Alors que le Tour de France bat son plein, une ombre discrète plane sur les routes : Remco Evenepoel pourrait bien faire ses valises plus tôt que prévu. Derrière son calme apparent, des tractations se dessinent. Et si la Grande Boucle devenait le théâtre silencieux d’un départ retentissant ?
Une trêve stratégique pendant la course
Les discussions autour d’un éventuel transfert de Remco Evenepoel sont bien réelles, mais mises en pause pendant la compétition. Un choix assumé : laisser le coureur belge se concentrer pleinement sur sa performance, sans parasitage médiatique ni pression supplémentaire. Pourtant, en coulisses, les échanges entre son équipe actuelle et deux géants du peloton – Red Bull‑Bora‑Hansgrohe et Ineos Grenadiers – avancent à pas feutrés.
Deux équipes sur les rangs… et un avantage discret
Du côté de Red Bull‑Bora‑Hansgrohe, la volonté de recruter Evenepoel est affirmée depuis longtemps. Un détail pourrait peser lourd : l’utilisation de vélos Specialized, exactement comme ceux qu’il utilise actuellement. Une transition plus douce, sans rupture d’équipement, toujours appréciée par les cyclistes professionnels.

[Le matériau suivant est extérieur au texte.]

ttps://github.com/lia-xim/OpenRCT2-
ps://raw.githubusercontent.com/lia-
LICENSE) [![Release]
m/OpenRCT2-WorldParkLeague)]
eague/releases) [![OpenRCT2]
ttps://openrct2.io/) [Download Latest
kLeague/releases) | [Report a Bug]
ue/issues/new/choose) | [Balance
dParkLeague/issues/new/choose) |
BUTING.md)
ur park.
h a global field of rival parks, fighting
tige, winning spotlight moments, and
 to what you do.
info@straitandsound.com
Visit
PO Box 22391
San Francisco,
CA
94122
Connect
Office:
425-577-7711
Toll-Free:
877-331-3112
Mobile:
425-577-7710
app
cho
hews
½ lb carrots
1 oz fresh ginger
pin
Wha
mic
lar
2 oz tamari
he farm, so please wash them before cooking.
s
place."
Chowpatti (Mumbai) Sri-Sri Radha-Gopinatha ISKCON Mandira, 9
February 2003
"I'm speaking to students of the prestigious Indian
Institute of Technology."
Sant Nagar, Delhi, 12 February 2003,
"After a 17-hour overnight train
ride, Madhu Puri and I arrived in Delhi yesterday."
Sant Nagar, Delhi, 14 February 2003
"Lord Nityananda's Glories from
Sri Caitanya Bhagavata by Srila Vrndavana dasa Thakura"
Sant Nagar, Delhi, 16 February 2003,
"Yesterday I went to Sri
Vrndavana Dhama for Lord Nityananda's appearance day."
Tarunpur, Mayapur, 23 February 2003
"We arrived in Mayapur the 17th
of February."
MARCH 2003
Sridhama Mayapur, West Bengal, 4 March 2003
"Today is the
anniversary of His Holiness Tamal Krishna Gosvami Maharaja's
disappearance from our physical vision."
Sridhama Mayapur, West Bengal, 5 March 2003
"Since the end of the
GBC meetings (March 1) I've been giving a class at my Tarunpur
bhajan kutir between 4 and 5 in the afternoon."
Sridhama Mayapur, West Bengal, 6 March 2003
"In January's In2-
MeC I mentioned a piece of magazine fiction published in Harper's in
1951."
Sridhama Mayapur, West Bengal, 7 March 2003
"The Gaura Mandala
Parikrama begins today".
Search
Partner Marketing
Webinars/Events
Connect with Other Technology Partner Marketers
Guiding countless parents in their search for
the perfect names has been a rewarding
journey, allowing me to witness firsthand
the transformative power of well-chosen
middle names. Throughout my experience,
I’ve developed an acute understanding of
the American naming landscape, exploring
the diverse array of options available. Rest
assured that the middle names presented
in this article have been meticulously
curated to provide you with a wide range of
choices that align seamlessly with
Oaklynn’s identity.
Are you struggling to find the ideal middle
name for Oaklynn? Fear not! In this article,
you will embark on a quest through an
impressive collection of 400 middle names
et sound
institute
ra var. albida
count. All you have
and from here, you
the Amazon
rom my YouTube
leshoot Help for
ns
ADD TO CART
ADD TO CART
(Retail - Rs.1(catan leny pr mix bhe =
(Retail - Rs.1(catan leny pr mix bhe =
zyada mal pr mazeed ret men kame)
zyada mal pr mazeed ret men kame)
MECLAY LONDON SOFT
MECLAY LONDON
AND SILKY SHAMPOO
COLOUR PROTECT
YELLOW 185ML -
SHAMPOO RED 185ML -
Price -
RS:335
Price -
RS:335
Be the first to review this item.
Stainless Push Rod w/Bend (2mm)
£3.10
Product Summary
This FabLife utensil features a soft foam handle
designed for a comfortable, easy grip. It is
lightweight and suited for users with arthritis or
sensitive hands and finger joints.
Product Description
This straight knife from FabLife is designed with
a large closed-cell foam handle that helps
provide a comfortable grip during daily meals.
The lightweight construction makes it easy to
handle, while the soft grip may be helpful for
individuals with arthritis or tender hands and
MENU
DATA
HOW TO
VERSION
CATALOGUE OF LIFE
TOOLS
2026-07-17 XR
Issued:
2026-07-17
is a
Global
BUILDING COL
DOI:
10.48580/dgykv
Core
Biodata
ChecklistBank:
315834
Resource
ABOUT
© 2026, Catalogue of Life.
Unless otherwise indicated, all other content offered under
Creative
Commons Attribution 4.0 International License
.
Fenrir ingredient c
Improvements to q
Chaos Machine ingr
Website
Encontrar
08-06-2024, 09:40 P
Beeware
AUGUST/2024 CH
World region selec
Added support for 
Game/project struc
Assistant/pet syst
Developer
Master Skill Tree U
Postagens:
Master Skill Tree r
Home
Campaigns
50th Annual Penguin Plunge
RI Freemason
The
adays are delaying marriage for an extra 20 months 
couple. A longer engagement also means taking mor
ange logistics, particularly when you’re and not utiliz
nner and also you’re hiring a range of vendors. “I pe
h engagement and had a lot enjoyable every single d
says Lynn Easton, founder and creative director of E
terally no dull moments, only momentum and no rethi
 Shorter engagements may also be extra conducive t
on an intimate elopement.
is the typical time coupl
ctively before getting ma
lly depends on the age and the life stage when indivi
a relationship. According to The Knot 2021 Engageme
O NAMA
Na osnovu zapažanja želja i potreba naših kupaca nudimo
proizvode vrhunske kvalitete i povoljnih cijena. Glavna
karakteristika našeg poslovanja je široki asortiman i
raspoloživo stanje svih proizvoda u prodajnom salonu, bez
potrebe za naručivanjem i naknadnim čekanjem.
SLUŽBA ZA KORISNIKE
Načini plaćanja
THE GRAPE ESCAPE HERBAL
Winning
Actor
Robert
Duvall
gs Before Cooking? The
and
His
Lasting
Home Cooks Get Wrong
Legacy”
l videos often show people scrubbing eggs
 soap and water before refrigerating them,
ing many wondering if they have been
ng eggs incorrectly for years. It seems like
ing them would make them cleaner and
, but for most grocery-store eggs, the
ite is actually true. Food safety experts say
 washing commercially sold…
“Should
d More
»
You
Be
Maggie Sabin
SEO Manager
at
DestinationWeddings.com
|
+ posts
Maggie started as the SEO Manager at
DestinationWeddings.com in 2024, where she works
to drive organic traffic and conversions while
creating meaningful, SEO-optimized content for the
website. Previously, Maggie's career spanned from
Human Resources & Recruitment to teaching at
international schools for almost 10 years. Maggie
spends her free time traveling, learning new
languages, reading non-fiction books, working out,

En face, Ineos dispose de moyens conséquents, fraîchement renforcés par un nouveau sponsor majeur, ce qui pourrait bien redistribuer les cartes.
Entre contrat béton et négociations de l’ombre
Le contrat d’Evenepoel court officiellement jusqu’à fin 2026. De quoi verrouiller la situation ? Pas forcément. Car dans le cyclisme, comme ailleurs, un contrat peut être rompu moyennant compensation. Si l’envie de départ se confirme, son équipe actuelle pourrait préférer négocier un transfert juteux plutôt que de le voir partir libre dans dix-huit mois. D’autant plus que plusieurs sources proches du dossier estiment l’accord à un stade très avancé, même si rien ne sera officialisé avant la fin du Tour.
La posture du coureur : sang-froid et discrétion
Interrogé à ce sujet, Remco Evenepoel a botté en touche avec son flegme habituel. Il affirme ne pas être au courant, ne pas avoir lu les rumeurs, et surtout ne pas se laisser perturber par ce genre de bruits de couloir. Une attitude fidèle à son image de coureur solide, peu enclin à se laisser déstabiliser par l’agitation extérieure. Calme, concentré, il préfère que ses jambes parlent pour lui.
Un début de Tour loin d’être idéal
Sportivement, les premiers jours ont été mitigés. Un écart perdu dès la première étape, un coup de stress évité de peu, puis une chute lors de la troisième journée… L’entame n’a rien d’un rêve, mais rien non plus qui vienne entamer sa motivation. Au contraire, l’équipe continue d’afficher un objectif clair : jouer les étapes, maintenir la cohésion, et viser haut, très haut.
L’ombre d’un transfert déjà bien réel
Parmi les signaux qui laissent penser que l’affaire est bien avancée, l’arrivée prochaine de Sven Vanthourenhout dans l’encadrement de Red Bull‑Bora‑Hansgrohe n’est pas passée inaperçue. Ancien sélectionneur national de la Belgique, il connaît Remco comme sa poche. Une pièce de plus dans un puzzle qui semble presque terminé.
Pour l’heure, tout reste suspendu aux performances du Belge sur les routes de France. Mais à peine le Tour terminé, l’été pourrait bien s’embraser autour de l’un des coureurs les plus convoités du peloton. Si départ il y a, il redessinera sans doute les équilibres de la haute compétition pour les saisons à venir.